We must increase our climate actions five-fold to limit temperature rise to 1.5°C or risk triggering extreme, adverse climate impacts. This calls for the biggest transformation in history, changing the way we live and consume, how we extract, how we dispose of our waste and what we value as humans on planet Earth.
Time is running short. We are past pledging and politicking. At stake are life and society as we know them today. But if the science is clear, so too are the benefits that such a transformation brings. Bold environmental action does not limit economic growth; it ensures growth thrives, is sustainable and “leaves no one behind”.
Important solutions to the climate crisis and biodiversity loss will come from innovation. The G20 has scripted some of the biggest successes in our lifetime, and there is no reason why it cannot invent climate action. Indeed, there are already many examples: Sweden aims to become the world’s first fossil-free welfare state, and the United Kingdom’s electricity grid could operate with zero carbon by 2025.
The solutions are well within our grasp. Can political will catch up?

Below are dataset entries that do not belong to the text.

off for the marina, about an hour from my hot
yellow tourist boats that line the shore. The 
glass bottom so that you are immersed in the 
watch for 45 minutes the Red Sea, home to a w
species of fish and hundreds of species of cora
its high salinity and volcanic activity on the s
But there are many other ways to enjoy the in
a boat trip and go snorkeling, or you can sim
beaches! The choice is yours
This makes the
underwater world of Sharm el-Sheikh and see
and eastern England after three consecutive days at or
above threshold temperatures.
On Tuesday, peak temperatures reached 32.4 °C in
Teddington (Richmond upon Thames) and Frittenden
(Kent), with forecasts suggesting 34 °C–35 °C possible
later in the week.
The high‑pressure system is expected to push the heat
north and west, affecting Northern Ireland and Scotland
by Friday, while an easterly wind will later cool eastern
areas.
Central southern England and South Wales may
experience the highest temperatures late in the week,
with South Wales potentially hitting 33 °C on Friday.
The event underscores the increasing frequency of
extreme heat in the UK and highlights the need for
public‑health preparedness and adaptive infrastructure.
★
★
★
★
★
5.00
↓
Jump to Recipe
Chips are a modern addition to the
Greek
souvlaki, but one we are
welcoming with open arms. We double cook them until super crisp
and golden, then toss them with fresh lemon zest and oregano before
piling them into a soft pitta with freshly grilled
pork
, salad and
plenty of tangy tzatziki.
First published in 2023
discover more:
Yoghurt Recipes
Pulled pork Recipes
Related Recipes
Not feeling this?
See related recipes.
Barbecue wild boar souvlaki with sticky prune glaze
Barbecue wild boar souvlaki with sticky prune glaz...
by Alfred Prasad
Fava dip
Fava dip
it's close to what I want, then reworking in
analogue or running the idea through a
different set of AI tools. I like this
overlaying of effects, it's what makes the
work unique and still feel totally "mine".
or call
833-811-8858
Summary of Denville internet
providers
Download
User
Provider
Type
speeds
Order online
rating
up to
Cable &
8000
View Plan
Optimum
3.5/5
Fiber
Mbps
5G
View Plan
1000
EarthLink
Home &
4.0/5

There are three complex environmental challenges we must tackle with courage and resolve: addressing climate change, stopping biodiversity loss, and awakening the world’s consumers and producers to the reality of their environmental footprint. How do we do this in ways that cut across silos and deliver far-reaching impacts? How do we move from working on issues to taking on systems, and thinking about how we can fundamentally change them to ensure a healthy future for our children and grandchildren?
We see five critical entry points for systemic change.

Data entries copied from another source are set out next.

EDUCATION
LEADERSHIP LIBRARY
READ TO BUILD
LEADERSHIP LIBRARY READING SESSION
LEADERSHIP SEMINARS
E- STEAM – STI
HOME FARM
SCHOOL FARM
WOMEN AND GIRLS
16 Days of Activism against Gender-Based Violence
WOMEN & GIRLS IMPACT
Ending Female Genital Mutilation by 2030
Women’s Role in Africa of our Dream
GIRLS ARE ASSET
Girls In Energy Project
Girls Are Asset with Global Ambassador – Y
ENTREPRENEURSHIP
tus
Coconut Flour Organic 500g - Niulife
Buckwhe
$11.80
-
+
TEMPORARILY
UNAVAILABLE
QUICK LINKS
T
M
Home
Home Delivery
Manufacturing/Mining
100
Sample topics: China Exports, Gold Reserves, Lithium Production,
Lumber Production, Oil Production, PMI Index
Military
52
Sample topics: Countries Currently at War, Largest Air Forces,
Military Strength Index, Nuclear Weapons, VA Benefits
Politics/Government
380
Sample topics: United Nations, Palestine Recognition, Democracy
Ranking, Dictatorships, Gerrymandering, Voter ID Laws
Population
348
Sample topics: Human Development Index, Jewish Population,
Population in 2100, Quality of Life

One, we must transform our economies, breaking the link between growth and increased resource use and drastically reduce our dependence on carbon. It is time to embrace circularity: reducing waste, reusing materials, and redesigning how we create value from products and services.
Two, we must reset our relationship with nature. We must do so by acknowledging the value of our forests, oceans and other natural capital in our financial accounts; informing all our infrastructure decisions with environmental
considerations; transforming the way we produce and consume food and make our diets more sustainable; and driving new global efforts to protect and restore wildlife and wild places, as well as the many benefits that those resources provide to human beings.
Three, we must fundamentally rethink how our cities function – from waste disposal to clean mobility to urban planning. Smart, sustainable urban planning represents a tremendous opportunity to reduce the strain we put on the planet, while improving the quality of life of billions of people, especially in low-income countries, which will account for 90% of the predicted urban growth.
Fourth, the world must embrace clean cooling so that millions can live in health and comfort. As temperatures rise, the demand for air conditioning and refrigeration will skyrocket. Energy consumption of the cooling and heating sectors could multiply 33 times before the end of the century. We must break this vicious cycle. The G20 can be the hub of smart, accessible cooling technologies that improve people’s lives without harming the planet.
Fifth, we must turn the race for renewables into a sprint. Of all the electricity produced around the world, 66% still comes from dirty fossil fuels. By 2050, that figure must fall to single digits, and energy from renewables needs to soar.
Equally important is the G20’s role in financing the future we want – estimated to be about $2.5 trillion each year. The G20’s economic and political influence can unlock the investment we need to switch to low-carbon, resilient infrastructure. This shift can pay for itself. Shifting infrastructure investment from brown to green and other reforms can increase global gross domestic product by as much as 5% by 2050, while cutting emissions.
At the UN Environment Assembly in Nairobi this year, countries laid the groundwork for a radical shift to a more sustainable future, where innovation will tackle environmental challenges, the use of throwaway plastics will be significantly reduced and development will no longer cost the earth. The G20 can lead the way.
If we can drive systemic change in these areas, we will contribute to lifting people out of poverty and building a safer, healthier, more inclusive world. By protecting the planet – as we have seen so often – we are also protecting its people.
Greta Thunberg recently said: “The climate crisis is both the easiest and the hardest issue we have ever faced.”
So it is time for us to choose which side of history we would prefer to be on.